The cloud-based guide provides improved search and navigation features over traditional grid guides. The guide first launched in Syracuse in the third quarter, according to a Time Warner Cable spokesman. The new guide is also a step down the pathway to IP migration.
“We expect to roll it out broadly in the next several quarters,” Britt said.
While Britt didn’t say which boxes were using the new guides, Time Warner Cable spokesman Justin Venech said it operates on the company’s OCAP Digital Navigator (ODN) platform, which includes a DOCSIS 3.0 connection. Last year, Time Warner Cable upgraded its OCAP Digital Navigator guide to ODN 4.02-4, and it works with both its white-glove Signature Home and Whole House DVR home networking services.
Time Warner Cable has previously said it was using DVRs and boxes from Motorola, Samsung and Cisco for Signature Home.
After rolling out a whole-home DVR service this year, Britt said Time Warner Cable would focus on installing home gateways to improve its service and reduce its CPE spending in some configurations.

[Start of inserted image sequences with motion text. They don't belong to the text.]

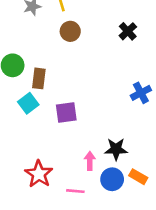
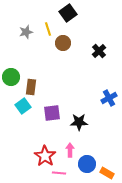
brown circle: (70, 31) -> (63, 43), moved
black star: (116, 149) -> (79, 122), moved
red star: (39, 174) -> (45, 156), moved
orange rectangle: (138, 177) -> (107, 173), moved

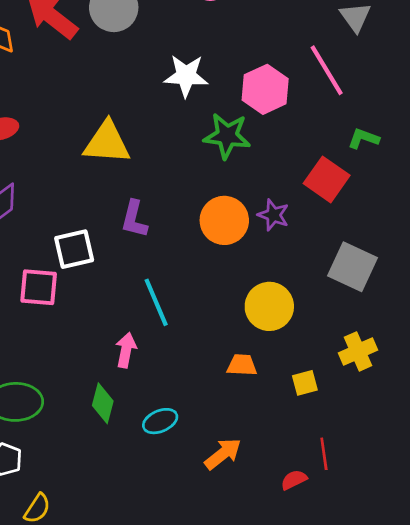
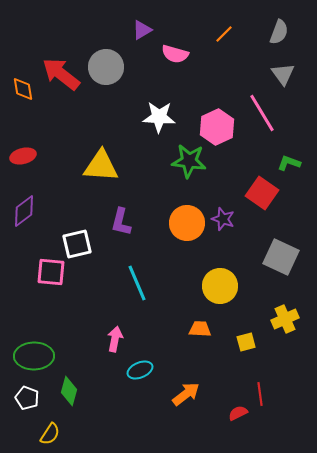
pink arrow: (126, 350) -> (115, 339), moved
green diamond: (103, 403) -> (69, 391), moved

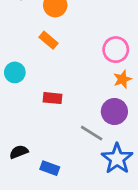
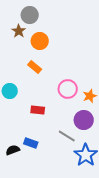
pink circle: (116, 50) -> (68, 89), moved
blue rectangle: (50, 168) -> (31, 143), moved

“We have no illusions that we can make all of our 14 million legacy set-top boxes sing and dance like an iPad,” Britt said. “In fact, it isn’t all that easy to invent a simple way to surf hundreds of channels with the remote control that isn’t a keyboard. However, we’re making incremental investments in the most recent generations of set-top boxes, that is those with vast processors, a DOCSIS connection and home networking capabilities.”
Other notable news from the call included a new marketing promotion that Time Warner Cable started last month in Los Angeles. Time Warner Cable Wideband 50 subscribers get 2 gigabytes of mobile 3G/4G broadband access per month at no additional charge, while Turbo Plus and Wideband 30 subscribers can get the same 3G/4G capability for an additional $10 a month. Standard and Turbo customers can get it for an extra $20.
“We just started marketing this capability last month, and we’ve seen an almost immediate uptick in the take rates for our higher-end broadband tiers in L.A.,” Time Warner Cable COO Rob Marcus said. “So early indications are that this approach to mobility resonates more than some of the earlier efforts we’ve made to sell standalone wireless broadband.”